### Work required
Out of the lines below, please list those that hold the string "Apfel".

### Task material
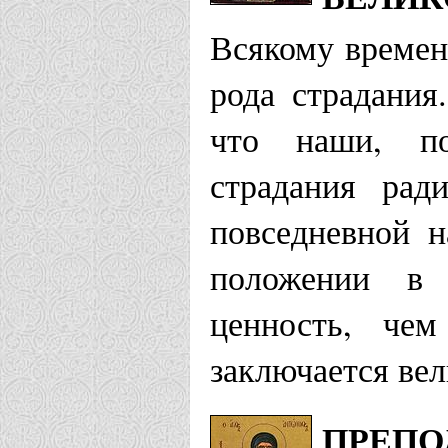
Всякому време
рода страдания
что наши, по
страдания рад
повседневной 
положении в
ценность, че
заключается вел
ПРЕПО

...

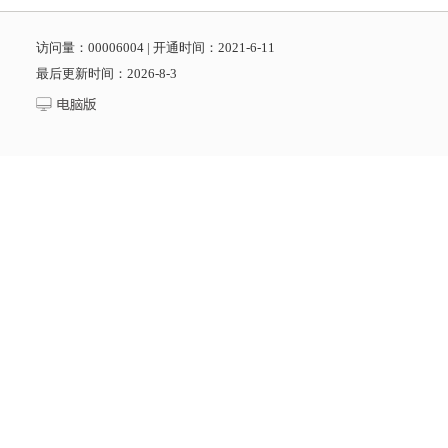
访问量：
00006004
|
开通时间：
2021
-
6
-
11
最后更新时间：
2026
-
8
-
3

==

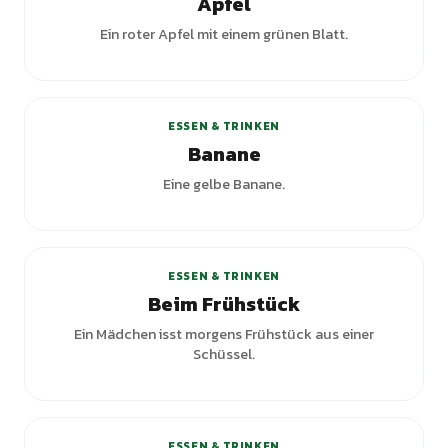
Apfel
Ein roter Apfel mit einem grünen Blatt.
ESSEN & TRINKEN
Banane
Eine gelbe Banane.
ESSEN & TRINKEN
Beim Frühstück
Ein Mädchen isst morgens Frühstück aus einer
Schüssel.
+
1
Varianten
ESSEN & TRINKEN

### Result below
Apfel
Ein roter Apfel mit einem grünen Blatt.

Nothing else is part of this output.